だとしたら……やっぱりさっきのは単なる夢だった……? と。
しかしそこで、
「いやぁ、まさか学校で失踪した上に『呪われて』いるとは思わなかったぜ……。正直、どうにか目覚めてくれてホッと一安心だ……」
なんて事を言ってくる雅樹。
「の、呪い……!?」
「ああ、呪いだ。冗談抜きのマジモンの、な」
再びのボクの驚きに対し、雅樹が真剣な表情でそう告げてくる。
つまりそれは嘘でもなんでもなく、ボクは本当に呪われていたという事だ。
……まあ、正直言って心当たりはありすぎるんだけど……
ボクがそう心の中で呟いた所で、
「今さっき言ったように、俺には色々とぶっ飛んでる友達が……まあ、複数いるんだが……そいつらがお前の呪いをどうにかしてくんなかったら、今頃お前は危ない所だったんだぜ。

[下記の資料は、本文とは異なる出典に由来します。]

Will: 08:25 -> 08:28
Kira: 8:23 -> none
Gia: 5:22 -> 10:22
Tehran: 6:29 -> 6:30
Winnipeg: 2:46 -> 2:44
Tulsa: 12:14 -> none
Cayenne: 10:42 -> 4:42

いや、マジであいつらには――特に透真とかりん、それから透真の妹のセラには感謝しかねぇぜ……」
と、雅樹が腕を組みながらそんな説明してきた。
「ちょ、ちょっと待って! そ、それならボクの友達――美香も楓も紡も無事なの!? ほぼ確実に、ボクと同じ状況のはずなんだけど!」
「ミカ? カエデ? ツムギ? ……誰だ? 昨日、デケェ木の下で寝ていたのはお前だけだったぞ?」
ボクの問いかけに首を傾げながらそう返してくる雅樹。
そ、それじゃああの3人は……っ!
「――あー……っと、よくわからねぇが……その顔からして、色々ヤバそうな話がありそうだな。……咲彩、ちょっと待ってろ。そういうのに詳しい奴ら――今言った透真たちを呼んでくるわ。俺だけが話を聞くよりも、あいつらを交えて話を聞いた方が色々と手っ取り早い」
雅樹はボクの顔を見てそう告げると、足早にボクの部屋から出ていく。
それを眺めながらボクは思う。
……あの3人は、まだあそこにいる……?
……もしそうだとしたら、なんとしても助け出さないと……っ!
と。
咲彩視点での話はここまでになり、次の話からは透真視点に戻ります。
咲彩視点が続いた事もあり、このまま透真視点の話も続けて出したい所だったりします。
といっても、さすがに同日に2話は厳しいので、最終調整込みで明日になりますが……
とまあそんな所でまた次回!
次の更新は上に記載した通り、明日(8月23日(火))を予定しています!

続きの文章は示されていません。